The 27-year-old Rafa says he’s thinking more about future players than he is of himself. Whoever he’s talking about, he does have a point. This season, 22 of the ATP’s 65 tournaments—just over a third—were played on clay, and it’s a common surface in the game’s current hotbed, Europe. The year-end tournament has only been played outdoors three times in four decades, and never on dirt. Tradition and late-year weather have kept it on indoor hard, but it wouldn’t be impossible either to move it to a warm location or build an indoor clay court. It’s something to consider.

It was left to Federer to defend the current set-up. This shouldn’t be a surprise, either. He loves the great indoors almost as much as Rafa loves clay, and London has always been good to him. Twenty of Federer’s 77 career titles have come indoors, and that percentage has risen in the last few years. Six of those wins happened at the year-end championships.

“I truly believe the World Tour Finals should stay indoors,” Federer says, “and I think indoors deserves a great event. I kind of secretly hope it could stay here at the O2.”

Federer, citing the Madrid Masters' move from indoor hard to outdoor clay in 2009, believes the indoor season has already dwindled too much. And it’s true, looking back over 30 years, it’s amazing how much less tennis is played inside. When the sport first went professional in the 1970s, it moved out of cramped, old-line tennis clubs and into hulking modern sports arenas; that was where the big-money future was. John McEnroe won 51 of his 77 career titles indoors. (We talk about how slower courts have helped hasten the demise of the serve-and-volleyer; you have to think the switch from indoor to outdoor has had its effect as well. The controlled conditions indoors typically help power servers. A topic for another day...)

Federer defended the indoor season by saying that matches don’t get delayed, and tournaments are more orderly for players and spectators—“you know what you’re getting into,” as he put it. Like both Djokovic and Nadal, he has a point. One of the nice things about the World Tour Finals this week has been knowing exactly when a match is going to go off. And an indoor space can be an enhanced space; that theatrical lighting at the O2 wouldn’t be possible outside.

So which of the Big 3 is right? As I wrote at the top, tennis is about events, and having this one in London for so long has allowed it to become another recognizable stop on the calendar, with its own winter-season associations. In the end, though, that success only makes me sympathize and agree with Djokovic’s desire to get the World Tour Finals on the move again. His words—“it would be even better if we could get more creative with this tournament”—are too tempting to ignore.

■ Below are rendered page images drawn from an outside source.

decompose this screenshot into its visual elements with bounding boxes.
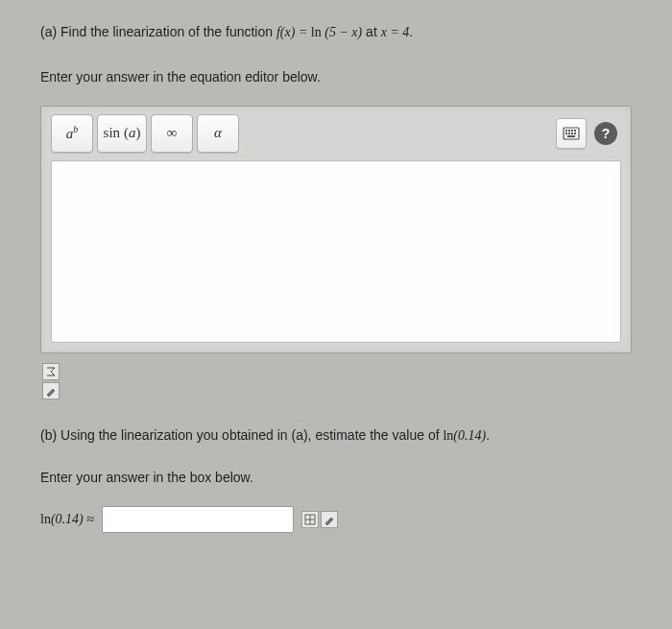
svg-rect-4 [574, 130, 576, 132]
keyboard-button[interactable] [556, 118, 587, 149]
alpha-button[interactable]: α [197, 114, 239, 153]
calc-tool-1[interactable] [301, 511, 319, 528]
target-expression: ln(0.14) [443, 428, 486, 443]
part-a-text-mid: at [366, 24, 381, 39]
trig-button[interactable]: sin (a) [97, 114, 147, 153]
svg-rect-3 [571, 130, 573, 132]
help-button[interactable]: ? [590, 118, 621, 149]
svg-rect-6 [568, 133, 570, 134]
part-a-prompt: (a) Find the linearization of the functi… [40, 23, 632, 42]
point-expression: x = 4 [381, 25, 410, 39]
exponent-button[interactable]: ab [51, 114, 93, 153]
svg-rect-2 [568, 130, 570, 132]
part-a-text-pre: Find the linearization of the function [60, 24, 276, 39]
editor-side-tools [42, 363, 632, 399]
answer-input[interactable] [102, 506, 294, 533]
part-b-text-pre: Using the linearization you obtained in … [60, 427, 443, 443]
svg-rect-8 [574, 133, 576, 134]
part-a-label: (a) [40, 24, 57, 39]
part-b-suffix: . [486, 427, 490, 443]
equation-editor: ab sin (a) ∞ α ? [40, 106, 632, 353]
infinity-button[interactable]: ∞ [151, 114, 193, 153]
pencil-icon [324, 514, 335, 525]
grid-icon [304, 514, 316, 525]
answer-row: ln(0.14) ≈ [40, 506, 632, 533]
sigma-icon [45, 366, 57, 377]
keyboard-icon [563, 127, 580, 140]
svg-rect-5 [565, 133, 567, 134]
part-a-instruction: Enter your answer in the equation editor… [40, 69, 632, 85]
part-b-instruction: Enter your answer in the box below. [40, 470, 632, 485]
function-expression: f(x) = ln (5 − x) [276, 25, 362, 39]
equation-toolbar: ab sin (a) ∞ α ? [51, 114, 621, 153]
equation-input-area[interactable] [51, 160, 621, 343]
svg-rect-1 [565, 130, 567, 132]
equation-tool-1[interactable] [42, 363, 60, 380]
calc-tool-2[interactable] [321, 511, 338, 528]
pencil-icon [45, 385, 57, 397]
answer-prefix: ln(0.14) ≈ [40, 512, 94, 527]
part-b-label: (b) [40, 427, 57, 443]
part-a-suffix: . [409, 24, 413, 39]
part-b-prompt: (b) Using the linearization you obtained… [40, 426, 632, 446]
help-icon: ? [594, 122, 617, 145]
svg-rect-7 [571, 133, 573, 134]
svg-rect-9 [567, 135, 575, 137]
equation-tool-2[interactable] [42, 382, 60, 399]
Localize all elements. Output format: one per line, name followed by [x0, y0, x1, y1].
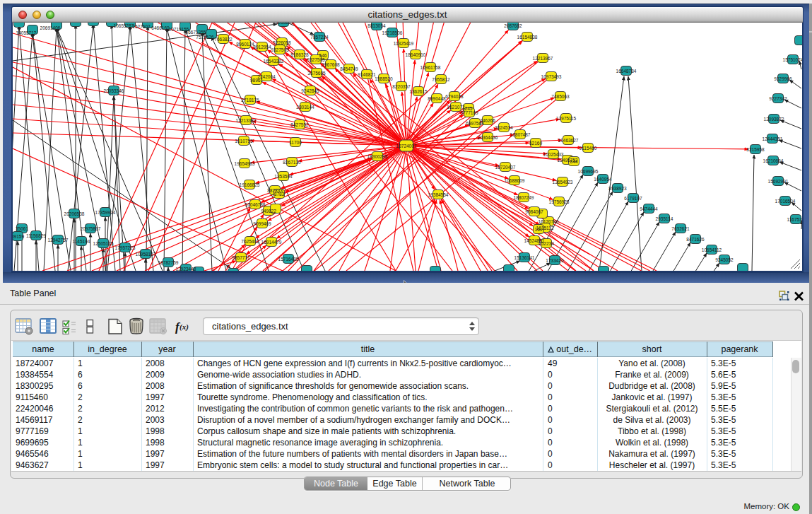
svg-text:12093872: 12093872 — [764, 117, 784, 122]
svg-text:62160: 62160 — [529, 141, 542, 146]
svg-text:8783: 8783 — [274, 192, 285, 197]
svg-text:252234: 252234 — [539, 241, 554, 246]
svg-text:15720407: 15720407 — [495, 165, 516, 170]
svg-text:(x): (x) — [180, 322, 189, 332]
svg-text:15716485: 15716485 — [278, 257, 299, 262]
svg-text:2967608: 2967608 — [322, 62, 340, 67]
svg-text:16543382: 16543382 — [264, 59, 284, 64]
svg-text:19384554: 19384554 — [428, 192, 449, 197]
svg-text:2803144: 2803144 — [296, 105, 314, 110]
svg-text:10463627: 10463627 — [558, 138, 579, 143]
svg-text:19218506: 19218506 — [382, 30, 403, 35]
svg-text:6794028: 6794028 — [445, 94, 464, 99]
svg-text:8215958: 8215958 — [746, 147, 765, 152]
svg-text:10688609: 10688609 — [505, 178, 525, 183]
svg-text:12444151: 12444151 — [763, 136, 783, 141]
svg-text:10807487: 10807487 — [510, 132, 531, 137]
svg-text:15751074: 15751074 — [783, 57, 802, 62]
svg-text:10699695: 10699695 — [578, 169, 599, 174]
svg-text:15136141: 15136141 — [514, 255, 535, 260]
svg-text:7515526: 7515526 — [196, 35, 214, 40]
svg-text:35061: 35061 — [16, 226, 28, 231]
svg-text:8220357: 8220357 — [392, 84, 411, 89]
svg-text:10025433: 10025433 — [543, 152, 564, 157]
svg-text:18300295: 18300295 — [367, 154, 388, 159]
svg-text:5226058: 5226058 — [273, 40, 291, 45]
svg-text:16210664: 16210664 — [763, 158, 784, 163]
svg-text:2718176: 2718176 — [241, 98, 259, 103]
svg-text:20206538: 20206538 — [64, 211, 85, 216]
svg-text:9146821: 9146821 — [358, 72, 376, 77]
svg-text:3624534: 3624534 — [495, 125, 513, 130]
svg-text:17957223: 17957223 — [115, 245, 136, 250]
svg-text:9242845: 9242845 — [301, 88, 319, 93]
svg-text:12213382: 12213382 — [236, 118, 257, 123]
svg-text:8454749: 8454749 — [340, 66, 358, 71]
svg-text:10973493: 10973493 — [541, 74, 562, 79]
svg-text:16033809: 16033809 — [273, 23, 294, 25]
svg-text:7857224: 7857224 — [310, 35, 329, 40]
svg-text:1621072: 1621072 — [447, 105, 465, 110]
svg-text:9227342: 9227342 — [769, 96, 787, 101]
svg-text:8427552: 8427552 — [290, 122, 309, 127]
svg-text:18724007: 18724007 — [396, 144, 417, 148]
svg-text:161: 161 — [535, 227, 543, 232]
svg-text:16154838: 16154838 — [517, 35, 538, 40]
svg-text:3675685: 3675685 — [307, 71, 326, 76]
svg-text:6897568: 6897568 — [466, 121, 484, 126]
svg-text:12213967: 12213967 — [533, 56, 553, 61]
svg-text:1733426: 1733426 — [546, 258, 564, 263]
svg-text:844: 844 — [570, 159, 578, 164]
svg-text:9327505: 9327505 — [307, 57, 325, 62]
svg-text:16914479: 16914479 — [261, 240, 282, 245]
svg-text:39159: 39159 — [13, 234, 24, 239]
svg-text:8267130: 8267130 — [283, 160, 301, 165]
svg-text:18807249: 18807249 — [514, 195, 534, 200]
svg-text:1527602: 1527602 — [132, 24, 151, 29]
svg-text:9329966: 9329966 — [774, 76, 792, 81]
svg-text:1588520: 1588520 — [375, 76, 393, 81]
svg-text:1640954: 1640954 — [594, 177, 612, 182]
svg-text:8938923: 8938923 — [608, 186, 627, 191]
svg-text:18640910: 18640910 — [406, 52, 426, 57]
svg-text:10654112: 10654112 — [702, 247, 722, 252]
svg-text:20053346: 20053346 — [104, 88, 124, 93]
svg-text:12942757: 12942757 — [48, 238, 69, 243]
svg-text:1010755: 1010755 — [235, 139, 253, 144]
svg-text:13654923: 13654923 — [553, 180, 573, 185]
svg-text:1362615: 1362615 — [409, 89, 428, 94]
svg-text:16648784: 16648784 — [616, 69, 637, 74]
svg-text:20364436: 20364436 — [478, 135, 498, 140]
svg-text:17359924: 17359924 — [95, 210, 116, 215]
svg-text:8990448: 8990448 — [428, 96, 446, 101]
svg-text:16782759: 16782759 — [158, 260, 179, 265]
svg-text:949822: 949822 — [261, 209, 276, 214]
svg-text:1167533: 1167533 — [787, 217, 802, 222]
svg-text:7632621: 7632621 — [671, 226, 690, 231]
svg-text:19756928: 19756928 — [549, 199, 570, 204]
svg-text:14055712: 14055712 — [16, 30, 37, 35]
svg-text:20975867: 20975867 — [81, 226, 101, 231]
svg-text:9099469: 9099469 — [253, 221, 271, 226]
svg-text:19166825: 19166825 — [240, 182, 260, 187]
svg-text:9474444: 9474444 — [640, 206, 658, 211]
svg-text:9084067: 9084067 — [525, 209, 543, 214]
svg-text:11156829: 11156829 — [26, 233, 46, 238]
svg-text:10653287: 10653287 — [114, 23, 134, 28]
svg-text:12975115: 12975115 — [556, 116, 577, 121]
svg-text:98961: 98961 — [250, 78, 263, 83]
svg-text:6466160: 6466160 — [151, 25, 170, 30]
svg-text:9115460: 9115460 — [579, 146, 597, 151]
svg-text:12923448: 12923448 — [176, 267, 196, 271]
svg-text:1353594: 1353594 — [274, 174, 293, 179]
svg-text:9857771: 9857771 — [232, 255, 250, 260]
svg-text:9777169: 9777169 — [460, 110, 478, 115]
svg-text:16671355: 16671355 — [186, 30, 206, 35]
svg-text:9245052: 9245052 — [715, 257, 734, 262]
svg-text:8960124: 8960124 — [236, 42, 254, 47]
svg-text:6179197: 6179197 — [624, 196, 642, 201]
svg-text:8471626: 8471626 — [686, 237, 705, 242]
svg-text:7663822: 7663822 — [214, 37, 233, 42]
svg-text:10958167: 10958167 — [136, 252, 156, 257]
svg-text:7485063: 7485063 — [551, 94, 570, 99]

The bar has been set high in London, and it would be easy, and profitable, to stay at the O2. Taking the World Tour Finals anywhere else would be a risk, and would be second-guessed if fans and sponsors in another city don't respond. The pressure to produce something spectacular would be high. But if the ATP can do so well in the U.K., I’d love to see what it could pull off in Rio or Berlin or Buenos Aires or Amsterdam or San Francisco or Capetown or even at the Barclays Center in my home borough of Brooklyn. It’s a big world, and tennis is watched all around it.

If the tournament goes to clay at some point, that would be great, but it doesn’t seem essential to me. What’s essential is creating what has been created at the O2: An atmosphere that brings us tennis with a twist and a flavor and a look that it has never quite had in the past. The rest of the sport’s big events are immovable, and set in their ways. That's fine; we get a sense of history from that—spring should always start in Monte Carlo. But the World Tour Finals is the one men's tournament that doesn’t have to look the same every year. Most tennis events connect us to the past; this one connects us to the future. In 2016, we should uphold tradition and send it somewhere new.